Emba’s book offers no examples of healthy open relationships, nor examples of people who actually enjoy what Emba refers to as “problematic” kinks, despite the fact that we do exist. For people recovering from the effects of severe purity culture who want to explore a less strict take on sexuality from a faith-based perspective, a book like Shameless: A Sexual Reformation by Nadia Bolz-Weber might be more helpful. Bolz-Weber writes about freeing yourself from the constraints of purity culture and traditional sexual ethics without the need to leave your faith behind, a concept that has certainly been important for many, myself included.

The way we think about sex certainly needs to change, but I don’t believe that it will change for the better if we take Emba’s advice to completely reject sexual liberation and continue to ignore our own sexual desires around non-monogamy, kink, same-sex couplings, or casual sex when there are people who are engaged in them in a consensual and healthy manner every single day.
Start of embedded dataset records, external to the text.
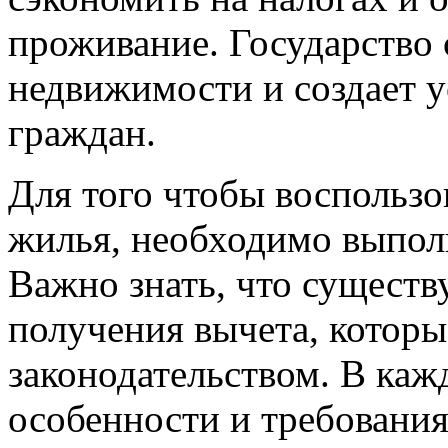
проживание. Государство 
недвижимости и создает у
граждан.
Для того чтобы воспользо
жилья, необходимо выпол
Важно знать, что существ
получения вычета, котор
законодательством. В каж
особенности и требования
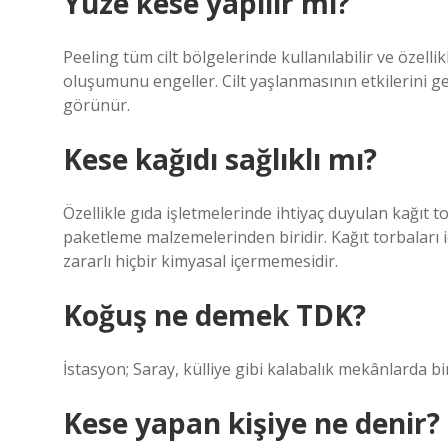
Yüze kese yapılır mı?
Peeling tüm cilt bölgelerinde kullanılabilir ve özellikl
oluşumunu engeller. Cilt yaşlanmasının etkilerini gec
görünür.
Kese kağıdı sağlıklı mı?
Özellikle gıda işletmelerinde ihtiyaç duyulan kağıt t
paketleme malzemelerinden biridir. Kağıt torbaları 
zararlı hiçbir kimyasal içermemesidir.
Koğuş ne demek TDK?
İstasyon; Saray, külliye gibi kalabalık mekânlarda bir
Kese yapan kişiye ne denir?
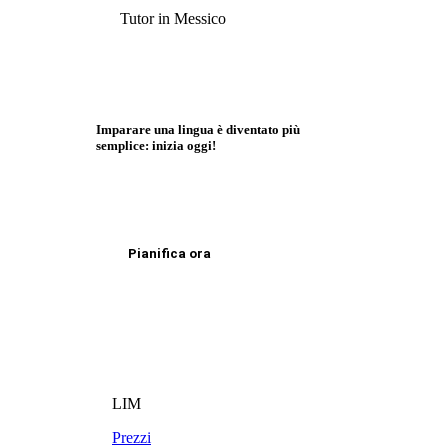
Tutor in Messico
Imparare una lingua è diventato più
semplice: inizia oggi!
Pianifica ora
LIM
Prezzi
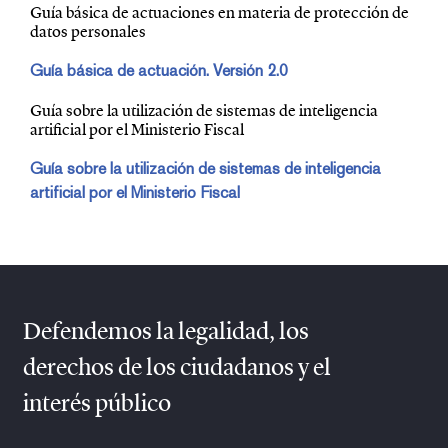
Guía básica de actuaciones en materia de protección de
datos personales
Guía básica de actuación. Versión 2.0
Guía sobre la utilización de sistemas de inteligencia
artificial por el Ministerio Fiscal
Guía sobre la utilización de sistemas de inteligencia
artificial por el Ministerio Fiscal
Defendemos la legalidad, los
derechos de los ciudadanos y el
interés público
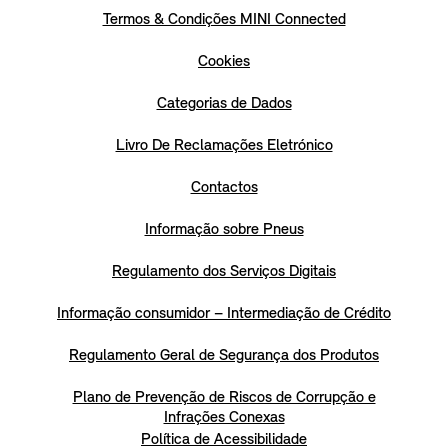
Termos & Condições MINI Connected
Cookies
Categorias de Dados
Livro De Reclamações Eletrónico
Contactos
Informação sobre Pneus
Regulamento dos Serviços Digitais
Informação consumidor – Intermediação de Crédito
Regulamento Geral de Segurança dos Produtos
Plano de Prevenção de Riscos de Corrupção e
Infrações Conexas
Política de Acessibilidade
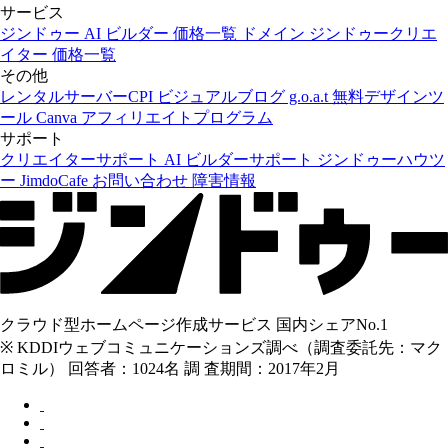
サービス
ジンドゥー AI ビルダー
価格一覧
ドメイン
ジンドゥークリエ
イター
価格一覧
その他
レンタルサーバーCPI
ビジュアルブログ g.o.a.t
無料デザインツ
ール Canva
アフィリエイトプログラム
サポート
クリエイターサポート
AI ビルダーサポート
ジンドゥーハウツ
ー
JimdoCafe
お問い合わせ
障害情報
クラウド型ホームページ作成サービス 国内シェアNo.1
※ KDDIウェブコミュニケーションズ調べ（調査委託先：マク
ロミル） 回答者：1024名 調 査期間：2017年2月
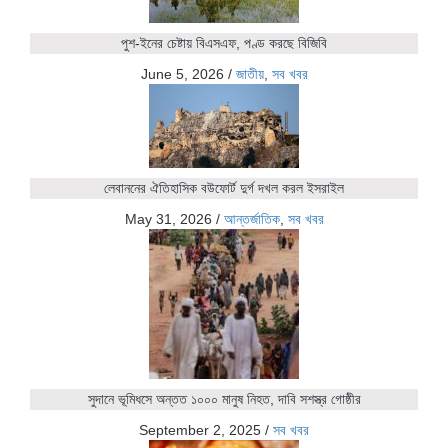
পুশ-ইনের চেষ্টায় বিএসএফ, পণ্ড করছে বিজিবি
June 5, 2026
/
জাতীয়
,
সব খবর
লেবাননের ঐতিহাসিক বউফোর্ট দুর্গ দখল করল ইসরাইল
May 31, 2026
/
আন্তর্জাতিক
,
সব খবর
সুদানে ভূমিধসে অন্তত ১০০০ মানুষ নিহত, দাবি সশস্ত্র গোষ্ঠীর
September 2, 2025
/
সব খবর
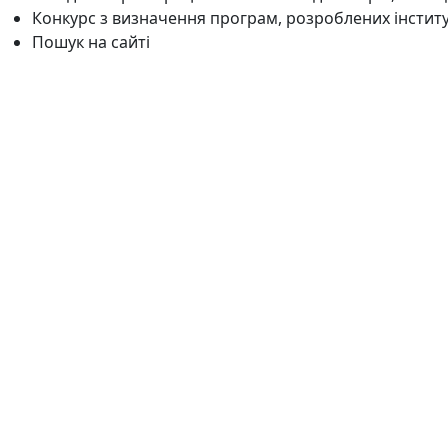
Конкурс з визначення програм, розроблених інстит
Пошук на сайті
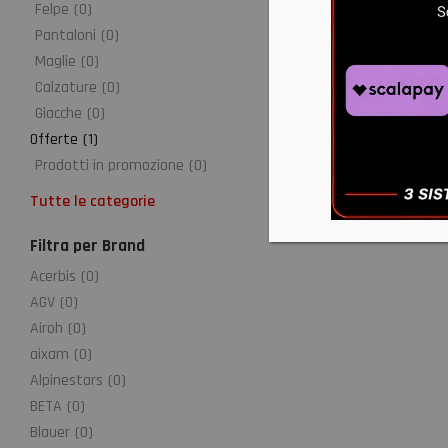
Felpe
(
0
)
Pantaloni
(
0
)
Maglie
(
0
)
Calzature
(
0
)
Giacche
(
0
)
Offerte
(
1
)
Prodotti in promozione
(
0
)
Tutte le categorie
Filtra per Brand
Acerbis
(
0
)
AGV
(
0
)
Airoh
(
0
)
aixam
(
0
)
Alpinestars
(
0
)
BETA
(
0
)
Blauer
(
0
)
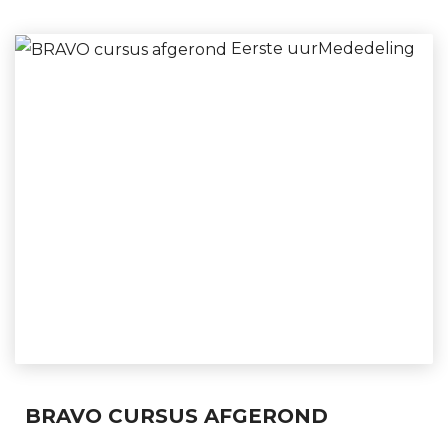
Eerste uur
Mededeling
BRAVO CURSUS AFGEROND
Because at the end of the day, Emba’s arguments about sexual liberation felt like they could have been solved with self-reflection and good emotional boundaries.

I don’t think we need limitations in order to have good sex. What I do think we need is honest communication, not only with your partner(s), but with yourself, about what you actually want, whether it’s to save sex for marriage or sex that is casual, but respectful. People — including adults — need a comprehensive sex education that centers not only birth control and consent, but also emotional well-being and the ability to advocate for our own wants to others and ourselves. Emba and I agree on that, but we ultimately differ on what constitutes healthy sex. When we’re rethinking sex, I hope we aren’t simply turning back toward a more “woke” form of purity culture.